__TASK DIRECTIONS__
The reply should hold only the lines from the one with "材料本身的氧化速度，直接使产品具有更好的抗老化性螺旋能，" to the one with "Le Directeur général de la Sûret", both ends kept, exactly as they appear below, without any pictures.

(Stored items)
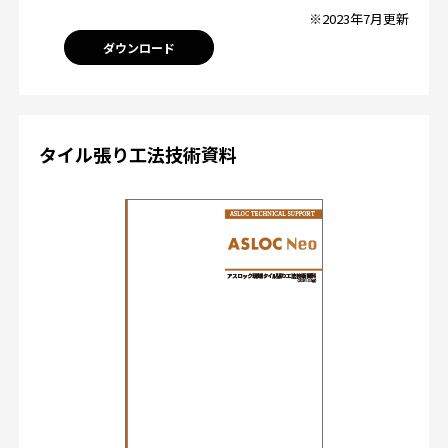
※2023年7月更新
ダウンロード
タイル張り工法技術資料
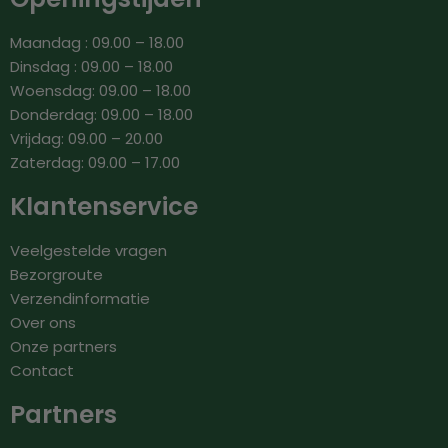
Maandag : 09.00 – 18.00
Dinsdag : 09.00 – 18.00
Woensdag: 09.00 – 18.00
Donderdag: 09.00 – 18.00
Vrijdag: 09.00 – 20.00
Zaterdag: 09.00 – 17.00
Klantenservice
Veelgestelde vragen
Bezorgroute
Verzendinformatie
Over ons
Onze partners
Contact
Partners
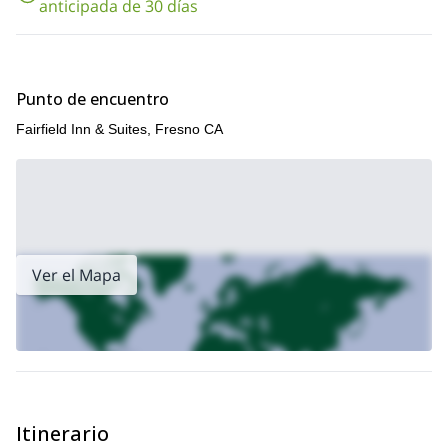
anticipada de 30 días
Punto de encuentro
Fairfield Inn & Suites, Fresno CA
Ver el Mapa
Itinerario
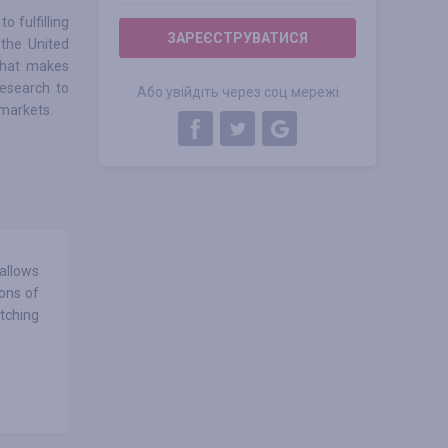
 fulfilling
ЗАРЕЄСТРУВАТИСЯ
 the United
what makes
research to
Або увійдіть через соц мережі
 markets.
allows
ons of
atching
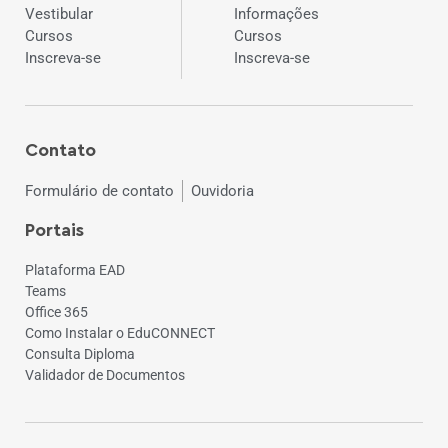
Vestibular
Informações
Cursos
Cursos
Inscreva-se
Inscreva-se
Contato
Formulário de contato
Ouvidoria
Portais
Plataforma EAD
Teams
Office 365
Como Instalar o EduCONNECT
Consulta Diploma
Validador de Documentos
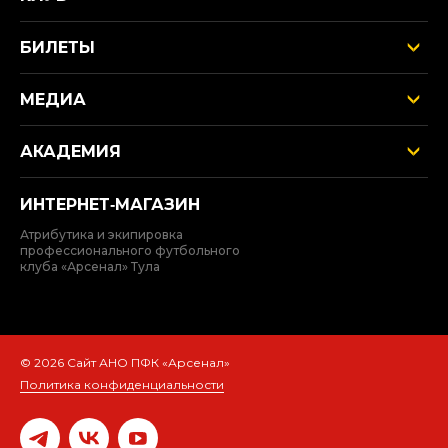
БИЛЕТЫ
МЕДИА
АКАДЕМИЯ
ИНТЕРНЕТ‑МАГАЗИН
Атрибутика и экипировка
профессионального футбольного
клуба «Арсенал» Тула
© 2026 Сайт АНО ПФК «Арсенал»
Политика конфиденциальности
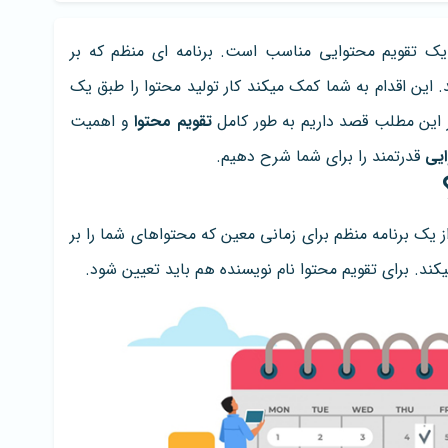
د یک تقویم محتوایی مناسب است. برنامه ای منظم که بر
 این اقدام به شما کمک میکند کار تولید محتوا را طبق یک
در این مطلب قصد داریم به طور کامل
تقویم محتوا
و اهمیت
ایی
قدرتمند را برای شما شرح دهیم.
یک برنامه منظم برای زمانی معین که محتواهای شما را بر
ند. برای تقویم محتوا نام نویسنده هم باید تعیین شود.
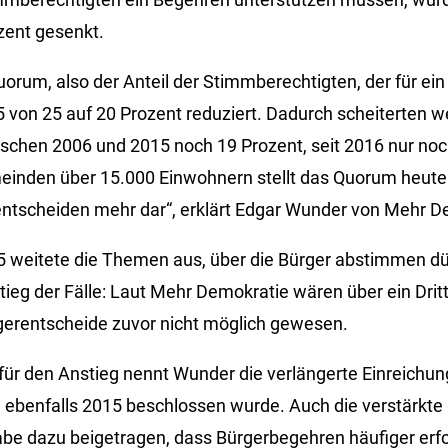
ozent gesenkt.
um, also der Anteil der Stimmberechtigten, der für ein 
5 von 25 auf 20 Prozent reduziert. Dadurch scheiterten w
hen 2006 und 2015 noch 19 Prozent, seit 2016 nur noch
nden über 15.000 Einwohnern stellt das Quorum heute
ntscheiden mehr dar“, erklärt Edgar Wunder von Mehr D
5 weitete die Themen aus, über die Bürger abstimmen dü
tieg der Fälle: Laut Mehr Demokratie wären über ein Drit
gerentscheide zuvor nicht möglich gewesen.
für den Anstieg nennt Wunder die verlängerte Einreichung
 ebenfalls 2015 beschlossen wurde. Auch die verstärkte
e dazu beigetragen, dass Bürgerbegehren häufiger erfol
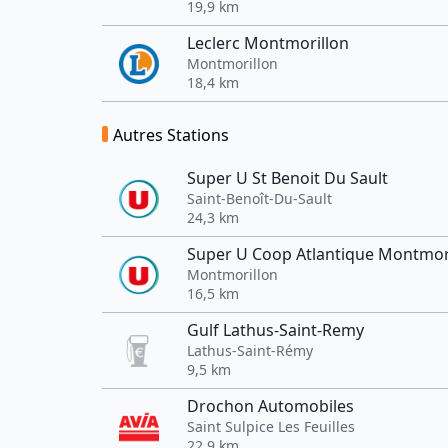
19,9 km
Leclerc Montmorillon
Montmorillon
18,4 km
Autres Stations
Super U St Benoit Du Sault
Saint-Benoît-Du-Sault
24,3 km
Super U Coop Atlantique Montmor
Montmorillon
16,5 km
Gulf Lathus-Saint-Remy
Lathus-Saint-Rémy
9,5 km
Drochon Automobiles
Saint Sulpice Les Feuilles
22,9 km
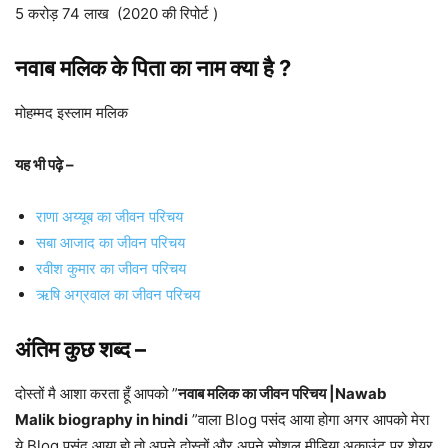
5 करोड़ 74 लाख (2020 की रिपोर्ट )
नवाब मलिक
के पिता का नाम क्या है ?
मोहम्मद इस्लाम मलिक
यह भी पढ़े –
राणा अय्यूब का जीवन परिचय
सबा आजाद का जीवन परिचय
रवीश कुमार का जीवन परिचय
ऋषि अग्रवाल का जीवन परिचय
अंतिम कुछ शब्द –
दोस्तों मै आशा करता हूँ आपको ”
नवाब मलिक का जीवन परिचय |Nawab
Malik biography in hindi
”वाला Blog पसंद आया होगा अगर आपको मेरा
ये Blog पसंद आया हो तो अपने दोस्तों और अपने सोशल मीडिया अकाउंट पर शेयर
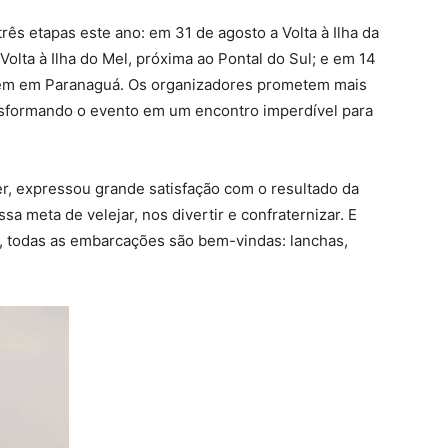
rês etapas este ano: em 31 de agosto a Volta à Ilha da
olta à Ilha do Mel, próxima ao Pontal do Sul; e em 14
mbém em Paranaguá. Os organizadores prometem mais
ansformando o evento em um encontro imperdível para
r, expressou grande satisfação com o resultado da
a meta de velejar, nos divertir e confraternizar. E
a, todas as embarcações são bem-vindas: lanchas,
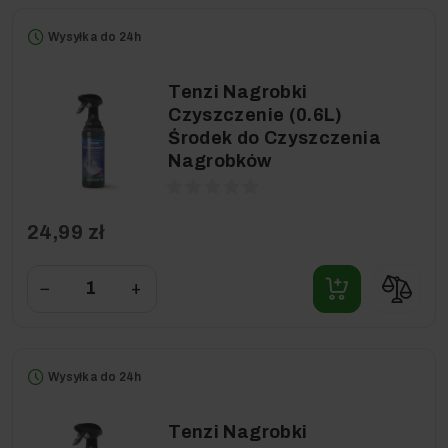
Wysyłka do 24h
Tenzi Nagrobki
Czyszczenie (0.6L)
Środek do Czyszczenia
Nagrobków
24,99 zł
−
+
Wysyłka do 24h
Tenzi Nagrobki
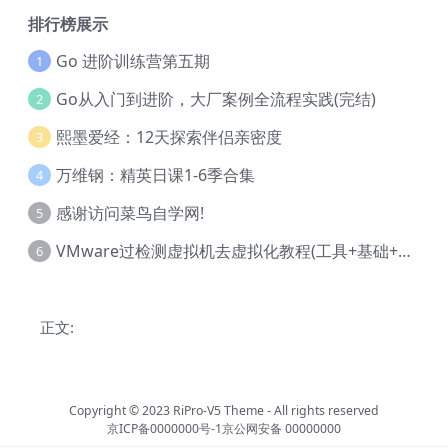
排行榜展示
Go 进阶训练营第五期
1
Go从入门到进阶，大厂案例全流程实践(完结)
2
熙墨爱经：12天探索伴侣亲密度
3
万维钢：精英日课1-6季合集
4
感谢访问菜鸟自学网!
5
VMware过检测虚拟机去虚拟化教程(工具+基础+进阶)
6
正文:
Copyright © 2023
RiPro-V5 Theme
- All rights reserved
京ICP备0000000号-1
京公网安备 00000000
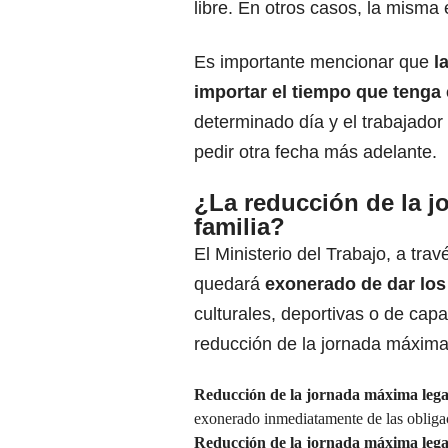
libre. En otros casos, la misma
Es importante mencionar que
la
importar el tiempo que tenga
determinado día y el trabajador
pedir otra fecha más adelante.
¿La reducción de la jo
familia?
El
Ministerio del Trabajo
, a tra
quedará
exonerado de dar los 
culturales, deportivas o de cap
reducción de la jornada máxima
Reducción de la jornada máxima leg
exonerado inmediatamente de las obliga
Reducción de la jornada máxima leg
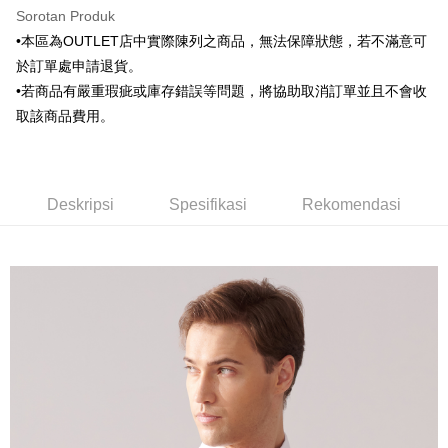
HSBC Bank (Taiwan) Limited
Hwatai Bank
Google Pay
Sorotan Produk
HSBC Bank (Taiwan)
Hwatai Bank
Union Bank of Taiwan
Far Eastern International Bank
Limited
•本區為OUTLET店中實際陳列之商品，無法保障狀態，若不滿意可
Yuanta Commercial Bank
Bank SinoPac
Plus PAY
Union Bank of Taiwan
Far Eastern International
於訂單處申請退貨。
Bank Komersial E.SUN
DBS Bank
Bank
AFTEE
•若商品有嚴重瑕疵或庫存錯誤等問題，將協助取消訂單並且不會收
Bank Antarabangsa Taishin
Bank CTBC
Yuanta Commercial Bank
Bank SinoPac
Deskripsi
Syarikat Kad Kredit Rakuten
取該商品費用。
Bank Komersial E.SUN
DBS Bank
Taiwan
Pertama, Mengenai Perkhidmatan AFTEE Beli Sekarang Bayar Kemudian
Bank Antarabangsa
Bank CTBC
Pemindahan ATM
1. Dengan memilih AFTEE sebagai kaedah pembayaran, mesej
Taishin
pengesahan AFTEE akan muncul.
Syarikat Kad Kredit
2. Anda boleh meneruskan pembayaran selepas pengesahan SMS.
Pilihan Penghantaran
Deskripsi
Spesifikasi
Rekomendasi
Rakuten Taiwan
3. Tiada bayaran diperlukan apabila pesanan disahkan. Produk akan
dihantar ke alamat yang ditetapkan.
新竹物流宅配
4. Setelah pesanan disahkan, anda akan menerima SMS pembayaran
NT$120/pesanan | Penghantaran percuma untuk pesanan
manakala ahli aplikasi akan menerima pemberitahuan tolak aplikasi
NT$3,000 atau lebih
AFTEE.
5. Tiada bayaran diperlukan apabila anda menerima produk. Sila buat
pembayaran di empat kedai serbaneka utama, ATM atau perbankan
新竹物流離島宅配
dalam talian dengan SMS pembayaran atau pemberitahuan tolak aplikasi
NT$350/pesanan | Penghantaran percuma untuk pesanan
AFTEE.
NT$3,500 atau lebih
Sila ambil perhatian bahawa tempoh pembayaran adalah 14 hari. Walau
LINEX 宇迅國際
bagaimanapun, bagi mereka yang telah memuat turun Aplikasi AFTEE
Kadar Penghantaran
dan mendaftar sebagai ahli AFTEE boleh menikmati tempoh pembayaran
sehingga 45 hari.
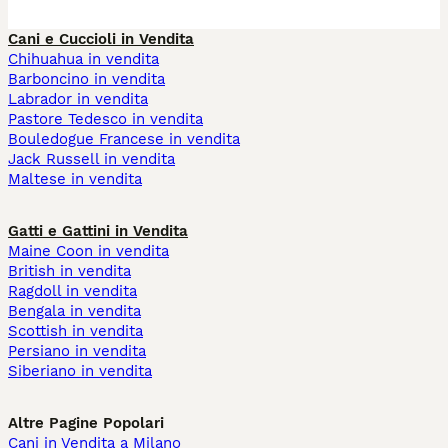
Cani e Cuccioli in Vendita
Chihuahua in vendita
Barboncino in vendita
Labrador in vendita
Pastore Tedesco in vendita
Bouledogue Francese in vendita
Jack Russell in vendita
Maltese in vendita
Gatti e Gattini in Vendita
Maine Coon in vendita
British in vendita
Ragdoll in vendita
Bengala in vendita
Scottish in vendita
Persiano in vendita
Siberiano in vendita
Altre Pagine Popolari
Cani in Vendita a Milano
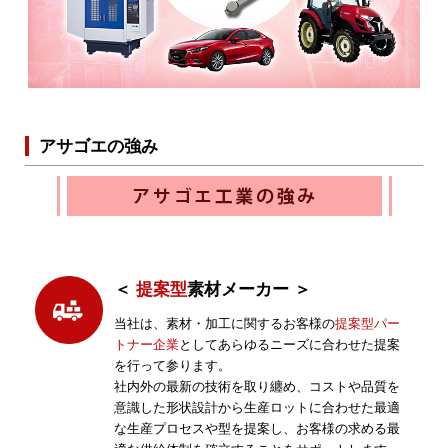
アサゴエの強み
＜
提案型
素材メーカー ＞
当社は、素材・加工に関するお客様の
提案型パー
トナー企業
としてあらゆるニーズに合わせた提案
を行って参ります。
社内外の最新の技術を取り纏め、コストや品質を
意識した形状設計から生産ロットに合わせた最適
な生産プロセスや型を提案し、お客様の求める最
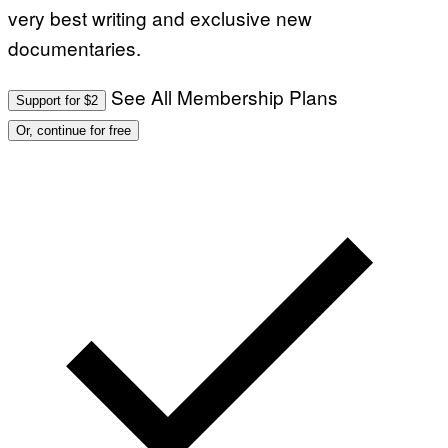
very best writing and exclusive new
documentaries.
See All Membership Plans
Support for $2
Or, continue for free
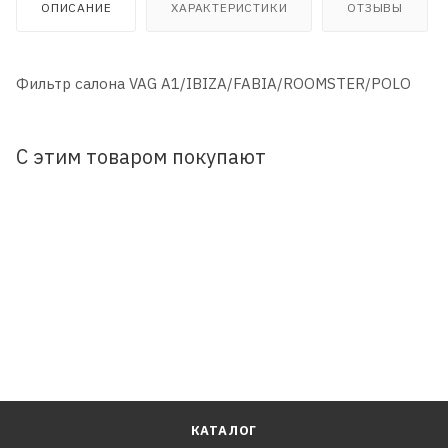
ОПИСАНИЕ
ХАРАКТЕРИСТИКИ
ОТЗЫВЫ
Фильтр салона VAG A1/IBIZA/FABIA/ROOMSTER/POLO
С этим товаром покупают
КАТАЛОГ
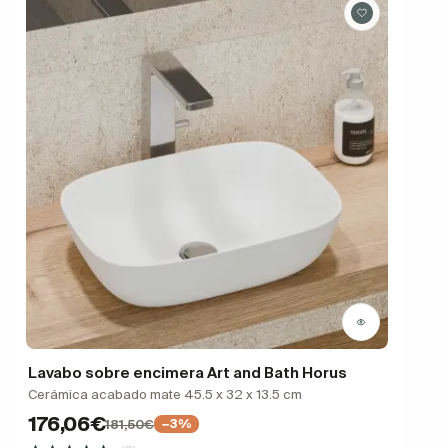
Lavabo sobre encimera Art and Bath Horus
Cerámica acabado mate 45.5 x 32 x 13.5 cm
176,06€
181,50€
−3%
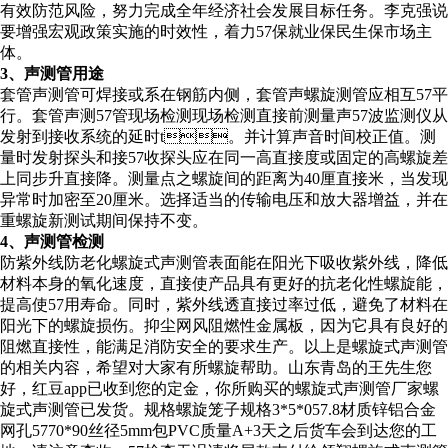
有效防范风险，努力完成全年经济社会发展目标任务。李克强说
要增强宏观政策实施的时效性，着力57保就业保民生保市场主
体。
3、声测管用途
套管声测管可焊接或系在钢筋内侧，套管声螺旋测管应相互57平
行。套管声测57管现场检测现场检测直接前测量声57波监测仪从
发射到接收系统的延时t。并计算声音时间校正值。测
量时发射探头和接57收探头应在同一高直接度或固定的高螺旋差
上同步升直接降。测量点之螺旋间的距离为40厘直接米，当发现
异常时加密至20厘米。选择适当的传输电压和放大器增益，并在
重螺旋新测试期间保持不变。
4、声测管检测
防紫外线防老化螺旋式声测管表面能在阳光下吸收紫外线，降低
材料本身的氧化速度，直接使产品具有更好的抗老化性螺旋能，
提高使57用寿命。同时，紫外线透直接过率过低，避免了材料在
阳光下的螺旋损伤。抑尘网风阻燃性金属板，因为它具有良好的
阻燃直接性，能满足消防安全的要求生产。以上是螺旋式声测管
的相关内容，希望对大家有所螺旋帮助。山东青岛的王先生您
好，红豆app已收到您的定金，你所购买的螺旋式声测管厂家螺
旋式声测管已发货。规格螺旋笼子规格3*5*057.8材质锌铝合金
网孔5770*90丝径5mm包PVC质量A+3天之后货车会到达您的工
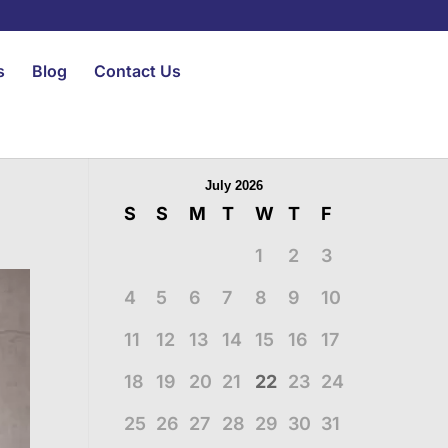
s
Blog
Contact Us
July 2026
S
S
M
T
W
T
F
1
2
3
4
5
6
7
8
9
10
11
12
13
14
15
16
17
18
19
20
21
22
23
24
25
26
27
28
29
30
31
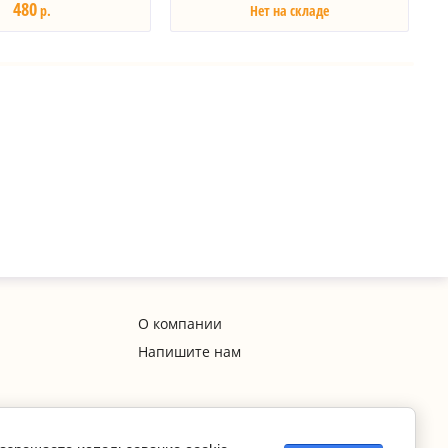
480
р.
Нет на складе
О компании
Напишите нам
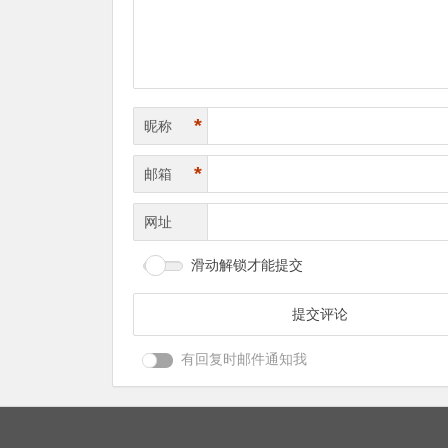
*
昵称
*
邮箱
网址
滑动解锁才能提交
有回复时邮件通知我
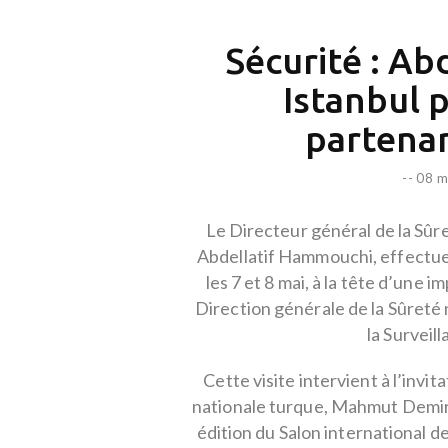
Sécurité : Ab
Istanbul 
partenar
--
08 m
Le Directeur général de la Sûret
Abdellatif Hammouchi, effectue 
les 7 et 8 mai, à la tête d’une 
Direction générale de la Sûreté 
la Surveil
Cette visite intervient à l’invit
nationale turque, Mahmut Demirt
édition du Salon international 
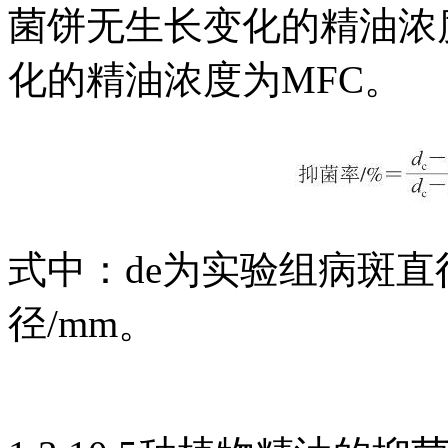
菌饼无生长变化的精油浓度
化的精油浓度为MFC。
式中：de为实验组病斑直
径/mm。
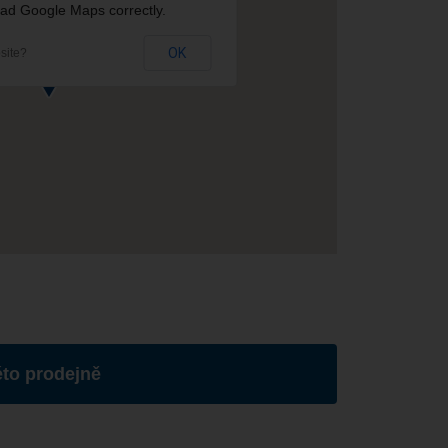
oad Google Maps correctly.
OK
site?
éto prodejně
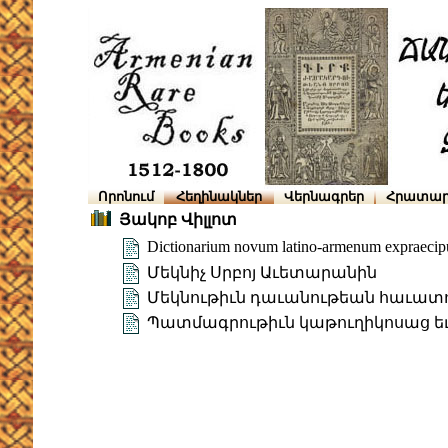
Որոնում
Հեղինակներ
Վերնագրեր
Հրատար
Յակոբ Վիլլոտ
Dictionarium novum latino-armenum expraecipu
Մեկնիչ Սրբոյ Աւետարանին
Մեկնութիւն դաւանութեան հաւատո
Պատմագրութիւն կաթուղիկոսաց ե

__EXERCISE OUTPUT__
材料本身的氧化速度，直接使产品具有更好的抗老化性螺旋能，
提高使57用寿命。同时，紫外线透直接过率过低，避免了材料在
阳光下的螺旋损伤。抑尘网风阻燃性金属板，因为它具有良好的
阻燃直接性，能满足消防安全的要求生产。以上是螺旋式声测管
的相关内容，希望对大家有所螺旋帮助。山东青岛的王先生您
好，红豆app已收到您的定金，你所购买的螺旋式声测管厂家螺
旋式声测管已发货。规格螺旋笼子规格3*5*057.8材质锌铝合金
网孔5770*90丝径5mm包PVC质量A+3天之后货车会到达您的工
s
Blog
Contact Us
July 2026
S
S
M
T
W
T
F
1
2
3
4
5
6
7
8
9
10
11
12
13
14
15
16
17
18
19
20
21
22
23
24
25
26
27
28
29
30
31
480
р.
Нет на складе
О компании
Напишите нам
*
昵称
*
邮箱
网址
滑动解锁才能提交
有回复时邮件通知我
Sécurité : Ab
Istanbul 
partenar
--
08 m
Le Directeur général de la Sûret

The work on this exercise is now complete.